Items from a dataset:
= = =

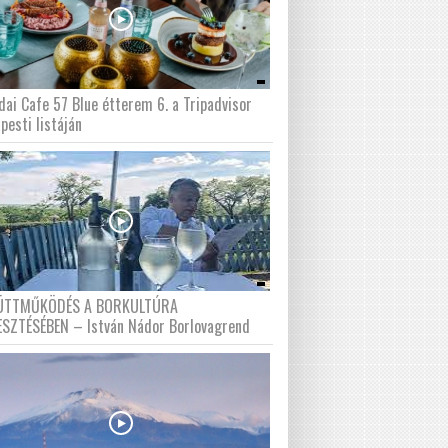
dai Cafe 57 Blue étterem 6. a Tripadvisor
pesti listáján
ÜTTMŰKÖDÉS A BORKULTÚRA
ESZTÉSÉBEN – István Nádor Borlovagrend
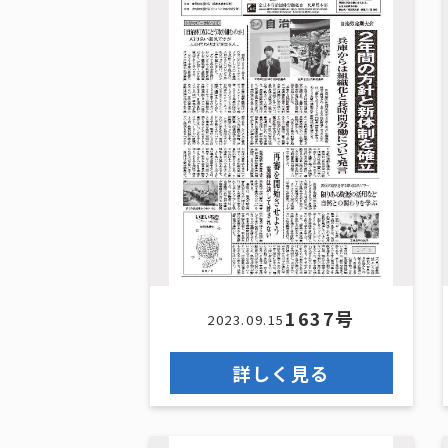
1637号
2023.09.15
詳しく見る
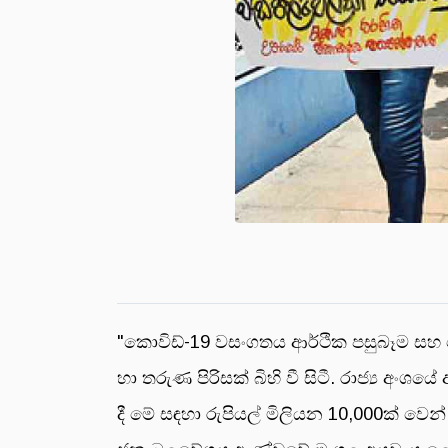
"කොවිඩ්-19 වසංගතය ආර්ථික පසුබෑම සහ 
හා තරුණ පිරිසක් බිහි වී සිටී. රාජ්‍ය අංශ
දී මේ සඳහා රුපියල් මිලියන 10,000ක් ව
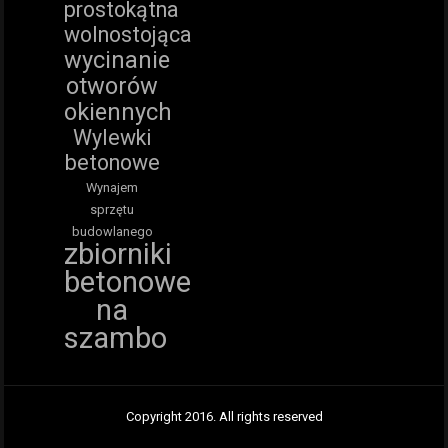
prostokątna
wolnostojąca
wycinanie
otworów
okiennych
Wylewki
betonowe
Wynajem
sprzętu
budowlanego
zbiorniki
betonowe
na
szambo
Copyright 2016. All rights reserved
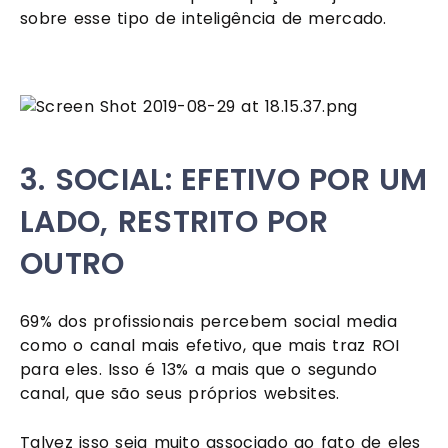
sobre esse tipo de inteligência de mercado.
3. SOCIAL: EFETIVO POR UM 
LADO, RESTRITO POR 
OUTRO
69% dos profissionais percebem social media 
como o canal mais efetivo, que mais traz ROI 
para eles. Isso é 13% a mais que o segundo 
canal, que são seus próprios websites. 
Talvez isso seja muito associado ao fato de eles 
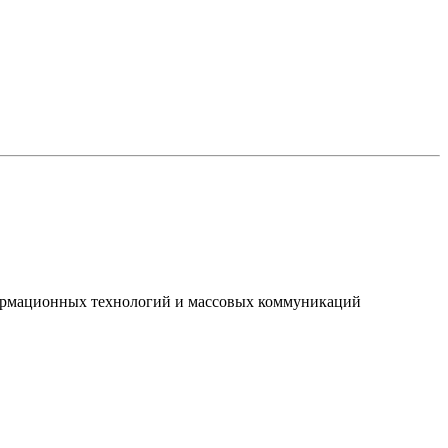
нформационных технологий и массовых коммуникаций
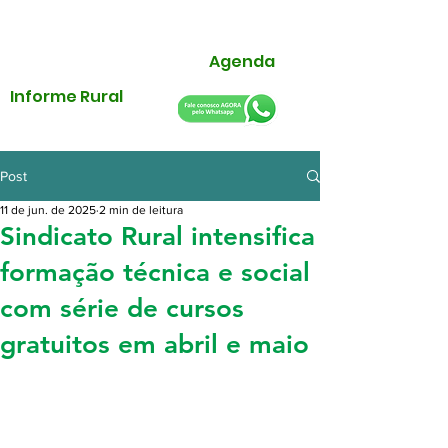
Agenda
Informe Rural
Post
11 de jun. de 2025
2 min de leitura
Sindicato Rural intensifica
formação técnica e social
com série de cursos
gratuitos em abril e maio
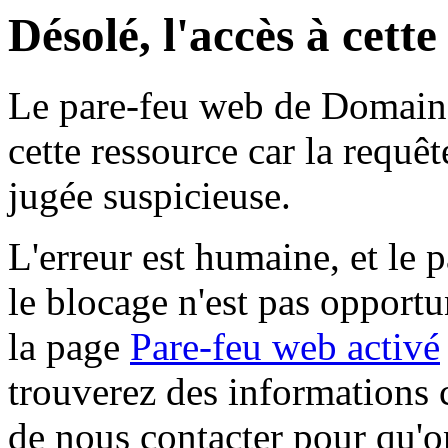
Désolé, l'accès à cett
Le pare-feu web de Domaine 
cette ressource car la requê
jugée suspicieuse.
L'erreur est humaine, et le p
le blocage n'est pas opportu
la page
Pare-feu web activé
trouverez des informations 
de nous contacter pour qu'o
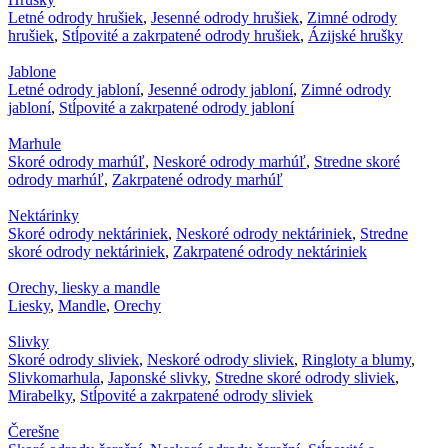
Letné odrody hrušiek
,
Jesenné odrody hrušiek
,
Zimné odrody
hrušiek
,
Stĺpovité a zakrpatené odrody hrušiek
,
Ázijské hrušky
Jablone
Letné odrody jabloní
,
Jesenné odrody jabloní
,
Zimné odrody
jabloní
,
Stĺpovité a zakrpatené odrody jabloní
Marhule
Skoré odrody marhúľ
,
Neskoré odrody marhúľ
,
Stredne skoré
odrody marhúľ
,
Zakrpatené odrody marhúľ
Nektárinky
Skoré odrody nektáriniek
,
Neskoré odrody nektáriniek
,
Stredne
skoré odrody nektáriniek
,
Zakrpatené odrody nektáriniek
Orechy, liesky a mandle
Liesky
,
Mandle
,
Orechy
Slivky
Skoré odrody sliviek
,
Neskoré odrody sliviek
,
Ringloty a blumy
,
Slivkomarhula
,
Japonské slivky
,
Stredne skoré odrody sliviek
,
Mirabelky
,
Stĺpovité a zakrpatené odrody sliviek
Čerešne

= = =

* _Your assignment_
What is needed is a single figure, the number of lines in the entries above that contain "Stredne".

* _Task answer_
3